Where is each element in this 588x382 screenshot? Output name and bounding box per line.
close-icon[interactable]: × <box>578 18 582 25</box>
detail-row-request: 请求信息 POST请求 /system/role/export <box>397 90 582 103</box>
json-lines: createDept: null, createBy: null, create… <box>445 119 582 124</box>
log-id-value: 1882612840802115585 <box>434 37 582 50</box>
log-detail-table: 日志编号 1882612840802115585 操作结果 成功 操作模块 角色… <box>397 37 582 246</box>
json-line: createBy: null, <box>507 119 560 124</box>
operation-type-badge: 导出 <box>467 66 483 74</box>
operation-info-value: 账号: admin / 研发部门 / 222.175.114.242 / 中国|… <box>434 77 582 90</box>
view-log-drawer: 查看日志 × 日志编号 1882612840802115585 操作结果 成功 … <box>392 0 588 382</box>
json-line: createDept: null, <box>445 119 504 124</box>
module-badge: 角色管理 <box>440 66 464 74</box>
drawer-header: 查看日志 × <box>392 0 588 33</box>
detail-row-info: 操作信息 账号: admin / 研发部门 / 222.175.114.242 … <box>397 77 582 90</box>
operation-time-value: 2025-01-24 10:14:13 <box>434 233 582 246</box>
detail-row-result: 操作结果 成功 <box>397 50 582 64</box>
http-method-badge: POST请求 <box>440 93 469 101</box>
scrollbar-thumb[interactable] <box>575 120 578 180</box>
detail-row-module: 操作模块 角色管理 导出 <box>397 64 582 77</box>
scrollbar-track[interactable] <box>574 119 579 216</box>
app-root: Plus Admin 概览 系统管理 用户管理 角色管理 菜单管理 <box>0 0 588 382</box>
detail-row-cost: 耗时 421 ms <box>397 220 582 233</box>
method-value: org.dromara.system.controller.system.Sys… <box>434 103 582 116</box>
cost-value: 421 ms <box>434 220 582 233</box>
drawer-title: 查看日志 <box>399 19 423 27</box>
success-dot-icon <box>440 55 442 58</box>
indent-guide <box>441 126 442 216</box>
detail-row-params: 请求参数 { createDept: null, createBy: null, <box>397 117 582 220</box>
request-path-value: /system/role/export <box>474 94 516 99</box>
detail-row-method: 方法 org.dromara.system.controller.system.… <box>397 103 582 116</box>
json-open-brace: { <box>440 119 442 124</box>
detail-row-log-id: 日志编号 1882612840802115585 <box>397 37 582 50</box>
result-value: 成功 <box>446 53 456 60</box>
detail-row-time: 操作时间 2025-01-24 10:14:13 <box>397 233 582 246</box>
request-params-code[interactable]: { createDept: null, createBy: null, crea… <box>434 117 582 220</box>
---
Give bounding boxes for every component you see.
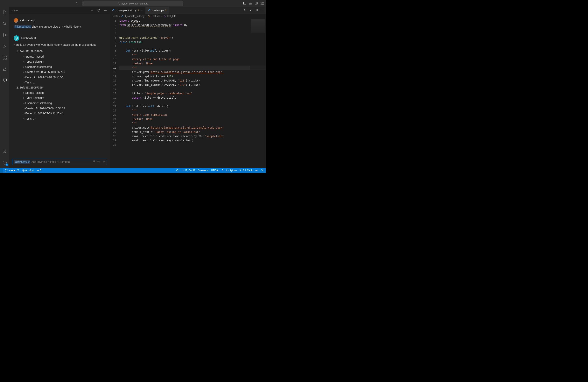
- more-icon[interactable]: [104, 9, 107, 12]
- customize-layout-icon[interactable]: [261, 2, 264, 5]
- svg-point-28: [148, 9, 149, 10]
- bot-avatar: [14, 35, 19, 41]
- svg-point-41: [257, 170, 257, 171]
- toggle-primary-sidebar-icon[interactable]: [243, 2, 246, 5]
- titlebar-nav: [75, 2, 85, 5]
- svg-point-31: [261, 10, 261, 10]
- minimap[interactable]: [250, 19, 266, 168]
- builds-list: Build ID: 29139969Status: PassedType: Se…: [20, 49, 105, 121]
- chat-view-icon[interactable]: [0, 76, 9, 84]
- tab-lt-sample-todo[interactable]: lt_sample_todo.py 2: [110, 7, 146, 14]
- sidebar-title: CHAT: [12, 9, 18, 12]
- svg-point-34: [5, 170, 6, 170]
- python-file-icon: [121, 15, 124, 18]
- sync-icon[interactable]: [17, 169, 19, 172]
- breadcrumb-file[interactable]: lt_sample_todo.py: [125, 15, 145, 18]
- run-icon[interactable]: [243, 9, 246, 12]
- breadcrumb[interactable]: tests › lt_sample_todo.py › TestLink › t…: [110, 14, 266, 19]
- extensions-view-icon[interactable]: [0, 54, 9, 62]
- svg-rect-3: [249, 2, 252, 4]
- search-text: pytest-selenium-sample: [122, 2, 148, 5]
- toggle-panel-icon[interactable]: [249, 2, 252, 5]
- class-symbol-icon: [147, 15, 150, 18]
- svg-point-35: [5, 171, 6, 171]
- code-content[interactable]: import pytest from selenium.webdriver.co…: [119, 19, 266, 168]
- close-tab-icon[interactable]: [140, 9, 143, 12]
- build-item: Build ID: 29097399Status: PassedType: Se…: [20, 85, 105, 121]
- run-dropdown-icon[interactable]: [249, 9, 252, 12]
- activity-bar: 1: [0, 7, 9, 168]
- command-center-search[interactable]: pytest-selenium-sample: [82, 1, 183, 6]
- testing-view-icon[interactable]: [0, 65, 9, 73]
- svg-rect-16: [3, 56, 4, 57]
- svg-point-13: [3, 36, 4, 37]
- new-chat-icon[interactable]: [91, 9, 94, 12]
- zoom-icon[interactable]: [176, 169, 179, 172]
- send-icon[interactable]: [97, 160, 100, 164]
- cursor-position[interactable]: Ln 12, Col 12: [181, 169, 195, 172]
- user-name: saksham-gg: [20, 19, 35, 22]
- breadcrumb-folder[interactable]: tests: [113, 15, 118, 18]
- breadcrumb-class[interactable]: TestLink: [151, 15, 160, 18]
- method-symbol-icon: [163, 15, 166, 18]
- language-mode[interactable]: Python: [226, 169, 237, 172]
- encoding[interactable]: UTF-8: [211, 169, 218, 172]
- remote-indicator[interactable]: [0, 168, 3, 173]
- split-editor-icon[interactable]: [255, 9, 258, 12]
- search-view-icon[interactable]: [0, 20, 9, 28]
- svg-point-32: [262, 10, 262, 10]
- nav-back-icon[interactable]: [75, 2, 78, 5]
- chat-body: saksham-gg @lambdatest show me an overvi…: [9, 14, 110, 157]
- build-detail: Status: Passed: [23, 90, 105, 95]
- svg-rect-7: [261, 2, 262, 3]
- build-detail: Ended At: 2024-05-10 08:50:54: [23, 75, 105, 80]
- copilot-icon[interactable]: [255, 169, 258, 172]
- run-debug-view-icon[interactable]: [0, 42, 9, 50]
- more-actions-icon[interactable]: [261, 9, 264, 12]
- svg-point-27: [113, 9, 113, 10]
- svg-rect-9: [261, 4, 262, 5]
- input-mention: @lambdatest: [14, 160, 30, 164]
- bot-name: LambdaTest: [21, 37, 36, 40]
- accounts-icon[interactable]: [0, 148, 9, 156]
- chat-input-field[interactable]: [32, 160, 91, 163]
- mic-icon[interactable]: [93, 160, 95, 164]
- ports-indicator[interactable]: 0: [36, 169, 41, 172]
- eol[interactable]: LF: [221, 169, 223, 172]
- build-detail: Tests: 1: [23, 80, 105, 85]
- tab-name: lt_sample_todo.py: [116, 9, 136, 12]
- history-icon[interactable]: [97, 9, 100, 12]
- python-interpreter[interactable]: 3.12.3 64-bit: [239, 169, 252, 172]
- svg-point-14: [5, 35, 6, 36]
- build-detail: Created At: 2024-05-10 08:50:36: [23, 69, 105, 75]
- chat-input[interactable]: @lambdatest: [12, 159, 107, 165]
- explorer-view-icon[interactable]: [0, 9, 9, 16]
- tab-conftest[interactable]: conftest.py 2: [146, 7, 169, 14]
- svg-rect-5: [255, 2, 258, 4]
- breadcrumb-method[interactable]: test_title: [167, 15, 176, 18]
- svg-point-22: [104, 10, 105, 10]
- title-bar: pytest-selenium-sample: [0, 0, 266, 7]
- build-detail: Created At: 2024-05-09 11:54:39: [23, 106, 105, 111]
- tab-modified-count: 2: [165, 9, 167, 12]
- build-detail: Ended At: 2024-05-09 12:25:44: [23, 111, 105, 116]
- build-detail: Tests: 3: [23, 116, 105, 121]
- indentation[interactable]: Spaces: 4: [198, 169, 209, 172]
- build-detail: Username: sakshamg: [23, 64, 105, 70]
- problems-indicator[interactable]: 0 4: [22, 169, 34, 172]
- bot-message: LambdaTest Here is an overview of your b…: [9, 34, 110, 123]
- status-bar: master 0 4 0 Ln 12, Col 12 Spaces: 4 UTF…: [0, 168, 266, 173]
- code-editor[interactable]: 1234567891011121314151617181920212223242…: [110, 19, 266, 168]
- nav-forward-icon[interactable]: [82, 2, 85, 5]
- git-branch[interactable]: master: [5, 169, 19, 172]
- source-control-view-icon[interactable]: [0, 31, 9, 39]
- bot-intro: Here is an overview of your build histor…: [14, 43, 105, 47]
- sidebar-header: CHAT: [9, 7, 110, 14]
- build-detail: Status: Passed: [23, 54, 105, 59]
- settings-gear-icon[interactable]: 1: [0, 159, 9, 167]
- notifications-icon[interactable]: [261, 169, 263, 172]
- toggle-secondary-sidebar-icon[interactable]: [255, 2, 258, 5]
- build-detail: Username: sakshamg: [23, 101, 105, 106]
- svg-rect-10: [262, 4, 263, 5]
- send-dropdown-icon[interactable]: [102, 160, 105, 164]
---
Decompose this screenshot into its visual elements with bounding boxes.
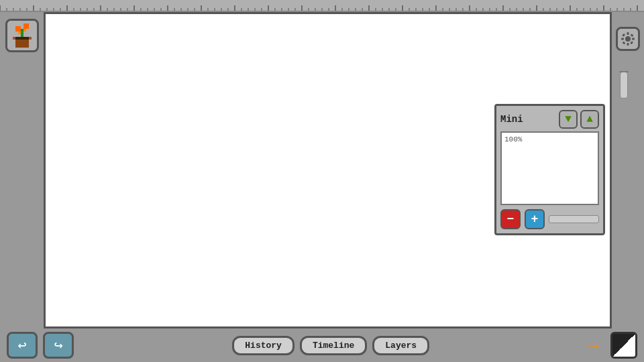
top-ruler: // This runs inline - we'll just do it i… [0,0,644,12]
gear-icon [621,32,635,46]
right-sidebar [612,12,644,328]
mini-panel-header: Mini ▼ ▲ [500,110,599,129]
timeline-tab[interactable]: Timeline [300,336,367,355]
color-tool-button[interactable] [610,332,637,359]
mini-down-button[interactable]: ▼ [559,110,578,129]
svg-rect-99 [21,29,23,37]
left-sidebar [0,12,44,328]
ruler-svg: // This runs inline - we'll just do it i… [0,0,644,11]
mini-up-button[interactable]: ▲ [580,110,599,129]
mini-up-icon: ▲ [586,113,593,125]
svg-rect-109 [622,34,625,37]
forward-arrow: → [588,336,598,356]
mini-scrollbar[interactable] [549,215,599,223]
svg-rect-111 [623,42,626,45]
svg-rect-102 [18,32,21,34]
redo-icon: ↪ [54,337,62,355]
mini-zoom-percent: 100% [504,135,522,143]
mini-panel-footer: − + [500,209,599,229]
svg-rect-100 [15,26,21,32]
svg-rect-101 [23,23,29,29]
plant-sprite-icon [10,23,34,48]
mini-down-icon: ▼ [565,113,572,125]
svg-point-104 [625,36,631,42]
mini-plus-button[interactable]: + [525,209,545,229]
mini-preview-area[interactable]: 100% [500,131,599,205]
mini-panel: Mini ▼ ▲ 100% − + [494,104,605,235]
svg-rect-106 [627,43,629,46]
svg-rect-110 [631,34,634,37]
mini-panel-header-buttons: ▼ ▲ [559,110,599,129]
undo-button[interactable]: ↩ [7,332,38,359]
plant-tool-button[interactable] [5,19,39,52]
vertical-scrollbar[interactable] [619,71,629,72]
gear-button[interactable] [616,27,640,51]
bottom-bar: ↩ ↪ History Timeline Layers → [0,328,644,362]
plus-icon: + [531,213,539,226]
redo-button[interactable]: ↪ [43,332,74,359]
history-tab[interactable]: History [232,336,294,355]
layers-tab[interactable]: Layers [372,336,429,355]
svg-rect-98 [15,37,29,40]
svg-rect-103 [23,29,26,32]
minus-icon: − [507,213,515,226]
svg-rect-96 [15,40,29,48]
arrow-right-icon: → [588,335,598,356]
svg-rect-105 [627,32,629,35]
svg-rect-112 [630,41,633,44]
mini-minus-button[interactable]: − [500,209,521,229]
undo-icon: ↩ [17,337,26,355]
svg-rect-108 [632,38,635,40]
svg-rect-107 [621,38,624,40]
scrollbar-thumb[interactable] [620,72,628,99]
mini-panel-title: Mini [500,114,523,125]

» **WORK TASK**
Please report all lines in the entries where "breadcrumb" appears.

» **PROBLEM SOLUTION**
- breadcrumb-file[interactable]: lt_sample_todo.py: [125, 15, 145, 18]
- breadcrumb[interactable]: tests › lt_sample_todo.py › TestLink › t…: [110, 14, 266, 19]
- breadcrumb-folder[interactable]: tests: [113, 15, 118, 18]
- breadcrumb-class[interactable]: TestLink: [151, 15, 160, 18]
- breadcrumb-method[interactable]: test_title: [167, 15, 176, 18]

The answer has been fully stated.